The thing is though - you'll get the hang of it. Remember the first few times you used a keyboard? Searching for each individual key, pushing them in instead of tapping them... Remember how it would take you two minutes to type anything more than about eight letters? Now look at you - how things have changed!

There's another take on it as well: Look at fretless stringed instruments (violin etc). Unlike a guitar, you develop a 'point sense' (like in fencing) for each of your fingers, where they are in relation to your hands, and where each hand is in relation to the other. All it takes is practice (however, given that the vast majority of keyboard users still are of the hunt and peck variety...)

I had an iBiz laser projection keyboard for a while (until it broke), and apart from the sunshine problem, I could almost touch-type.

Getting people to practice, tho', that's the Achilles heel in all of this.
 

c-Row

macrumors 65816
Jan 10, 2006
1,193
1
Germany
RE: Dock on the side

From the keynote:

sidedockleopard.jpg

Well that's nothing really new... you can move the Dock to the side in the current version of OS X just fine.
 

GregA

macrumors 65816
Mar 14, 2003
1,249
15
Sydney Australia
10.6 is probably three years away from right now, so I think that it'd be feasible to have multi-touch as a way to interact with the system. I don't think we'll get rid of our keyboards with the introduction of multi-touch on desktop/laptop computers because it's probably not practical for entering lots of data.
-Chasen
I think it is feasible now.
Remember - the mouse didn't replace the keyboard - the mouse is simply not practical for entering lots of data. It has its own uses.

See, everyone's complaining about multitouch and saying its flawed... We're just not used to it.
Agreed. I also don't think we (or Apple) know how we'd use it. Either it'll take extensive testing - or they could enable it with existing things like 2 finger dragging inside window content (like touch pads), pinch zoom in/out (like iPhone) for changing window size, iPhoto and quicktime size, along with single-finger replacements for mice (use for stacks, drag movie clips into your iMovie timeline, etc)... and then see what people do with it.

It'll take yonks, but eventually someone will release a multitouch screen to serve as a keyboard... It won't sell much to begin with, but slowly people begin to realise its power - imagine being able ot personalise your keyboard layout? Even better - imagine being about to set up a custom layout for each app?
I don't want a keyboard replacement.
 

TBaggins

macrumors newbie
Jun 13, 2007
18
0
Well that's nothing really new... you can move the Dock to the side in the current version of OS X just fine.
I think people were worried that you couldn't because there's a 3Dish 'shelf' in the Dock now...
 

Yixian

macrumors 65816
Jun 2, 2007
1,483
135
Europe
Hate to break it to you all but I read that blog MR mentions before it was taken down, and it had about twice as many negative bullet points as positive ones, mostly random bugs and a list of 3rd party apps the beta completely broke, such as Word.

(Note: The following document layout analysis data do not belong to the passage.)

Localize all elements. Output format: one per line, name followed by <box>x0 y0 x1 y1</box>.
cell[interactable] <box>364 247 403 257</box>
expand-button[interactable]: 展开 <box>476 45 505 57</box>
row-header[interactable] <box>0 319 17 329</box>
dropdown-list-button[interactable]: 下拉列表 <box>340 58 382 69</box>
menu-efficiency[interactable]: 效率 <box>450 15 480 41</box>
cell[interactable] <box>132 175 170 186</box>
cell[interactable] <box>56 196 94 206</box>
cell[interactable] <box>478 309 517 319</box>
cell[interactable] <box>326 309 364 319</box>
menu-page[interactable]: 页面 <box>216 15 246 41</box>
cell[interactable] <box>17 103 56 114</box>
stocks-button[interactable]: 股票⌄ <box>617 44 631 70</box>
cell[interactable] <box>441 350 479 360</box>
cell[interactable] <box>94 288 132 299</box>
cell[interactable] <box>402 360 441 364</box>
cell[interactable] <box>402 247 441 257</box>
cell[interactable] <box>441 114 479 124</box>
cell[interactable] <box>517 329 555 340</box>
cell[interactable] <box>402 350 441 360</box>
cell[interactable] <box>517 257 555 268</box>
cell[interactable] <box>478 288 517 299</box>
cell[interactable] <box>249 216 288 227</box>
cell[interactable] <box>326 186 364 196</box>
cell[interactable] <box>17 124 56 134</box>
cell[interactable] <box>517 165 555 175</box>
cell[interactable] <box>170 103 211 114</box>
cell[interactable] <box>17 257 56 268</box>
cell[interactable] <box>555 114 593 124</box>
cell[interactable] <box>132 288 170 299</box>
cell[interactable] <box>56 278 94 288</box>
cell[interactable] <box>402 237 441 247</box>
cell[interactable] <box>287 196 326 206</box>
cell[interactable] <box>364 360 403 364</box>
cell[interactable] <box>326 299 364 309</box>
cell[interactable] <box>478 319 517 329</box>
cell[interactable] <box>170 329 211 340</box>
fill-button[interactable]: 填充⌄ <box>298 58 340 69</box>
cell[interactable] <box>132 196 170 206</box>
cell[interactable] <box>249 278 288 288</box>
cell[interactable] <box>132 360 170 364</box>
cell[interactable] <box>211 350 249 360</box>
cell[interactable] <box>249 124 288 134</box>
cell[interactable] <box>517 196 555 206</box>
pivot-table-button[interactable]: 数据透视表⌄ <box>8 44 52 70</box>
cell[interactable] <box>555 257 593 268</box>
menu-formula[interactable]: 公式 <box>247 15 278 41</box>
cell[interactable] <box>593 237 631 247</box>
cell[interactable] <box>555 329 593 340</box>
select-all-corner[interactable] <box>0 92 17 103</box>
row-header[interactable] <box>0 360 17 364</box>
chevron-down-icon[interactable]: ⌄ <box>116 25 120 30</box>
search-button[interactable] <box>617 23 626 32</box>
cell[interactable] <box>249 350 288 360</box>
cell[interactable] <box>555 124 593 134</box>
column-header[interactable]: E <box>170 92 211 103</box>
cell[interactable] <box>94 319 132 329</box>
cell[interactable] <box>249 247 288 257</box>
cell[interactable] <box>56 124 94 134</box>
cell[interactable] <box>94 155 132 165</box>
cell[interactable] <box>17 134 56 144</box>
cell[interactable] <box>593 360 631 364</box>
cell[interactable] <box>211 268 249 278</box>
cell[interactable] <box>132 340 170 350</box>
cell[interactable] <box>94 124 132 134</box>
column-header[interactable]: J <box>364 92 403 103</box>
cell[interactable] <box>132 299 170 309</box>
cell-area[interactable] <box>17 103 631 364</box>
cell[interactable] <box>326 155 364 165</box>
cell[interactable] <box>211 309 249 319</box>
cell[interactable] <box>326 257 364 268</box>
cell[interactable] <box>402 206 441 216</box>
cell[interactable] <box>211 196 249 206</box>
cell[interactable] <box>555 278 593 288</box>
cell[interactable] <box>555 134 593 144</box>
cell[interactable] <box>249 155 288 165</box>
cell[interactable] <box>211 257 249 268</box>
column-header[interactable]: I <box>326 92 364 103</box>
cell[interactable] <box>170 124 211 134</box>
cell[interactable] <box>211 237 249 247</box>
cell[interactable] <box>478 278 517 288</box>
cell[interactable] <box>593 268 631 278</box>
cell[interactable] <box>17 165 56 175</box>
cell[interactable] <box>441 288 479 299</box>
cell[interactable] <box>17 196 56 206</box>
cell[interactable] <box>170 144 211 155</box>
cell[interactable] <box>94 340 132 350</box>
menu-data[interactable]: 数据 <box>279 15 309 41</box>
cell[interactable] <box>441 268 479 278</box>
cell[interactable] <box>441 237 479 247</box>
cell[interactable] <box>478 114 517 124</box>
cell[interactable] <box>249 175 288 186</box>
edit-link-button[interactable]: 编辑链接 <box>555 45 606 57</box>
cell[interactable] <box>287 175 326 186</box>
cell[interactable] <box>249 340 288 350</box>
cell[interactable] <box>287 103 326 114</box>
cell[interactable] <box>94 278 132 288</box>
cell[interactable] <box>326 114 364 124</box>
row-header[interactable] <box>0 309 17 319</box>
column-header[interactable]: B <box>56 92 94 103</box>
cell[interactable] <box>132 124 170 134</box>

Sounded irritatingly glitchy for an OS that has been in alpha/beta for so frickin long...
 

Evangelion

macrumors 68040
Jan 10, 2005
3,375
147
Hate to break it to you all but I read that blog MR mentions before it was taken down, and it had about twice as many negative bullet points as positive ones, mostly random bugs and a list of 3rd party apps the beta completely broke, such as Word.

Sounded irritatingly glitchy for an OS that has been in alpha/beta for so frickin long...

Um, the number of various points is irrelevant. What if it had listed "Absolutely kick-ass Finder" as a positive, while listing "reflections in the dock could look better" and "There's slight corruption in the corners of the iCal-window" as negatives? Would you then think that Leopard sucks since it had twice as many negative points as positive points? And the negatives you listed are to be expected. Some random bugs and problems with some third-party apps. Well, that's why it hasn't been released yet. If those problems weren't there we would be running Leopard as we speak.
 

MrCrowbar

macrumors 68020
Jan 12, 2006
2,232
519
Let's hope Quicksilver still works!

I know, I sure hope so. They're working on it apparently, so it might not be ready day 1, but will be soon enough. Maybe with some core animation stuff? Would make it more efficient.
 

Lixivial

macrumors 6502a
Hate to break it to you all but I read that blog MR mentions before it was taken down, and it had about twice as many negative bullet points as positive ones, mostly random bugs and a list of 3rd party apps the beta completely broke, such as Word.

Sounded irritatingly glitchy for an OS that has been in alpha/beta for so frickin long...

Oh?

I see, well, then perhaps you missed the line that said:

All in all, if this is the stability we we see four months before release , this is going to be a terrific version of MacOS X.

EDIT: So, then, that's a short list of third-party apps borked and a longer list of ones that work or mostly work. Four of the negative bullets can be condensed into one. Changed link to screenshot image to adhere to MR's policy of not linking directly.
 

Bye Bye Baby

macrumors 65816
Sep 15, 2004
1,152
0
i(am in the)cloud
Love it

I think some people are just more visual than others. Some people like icon view. I live in list view.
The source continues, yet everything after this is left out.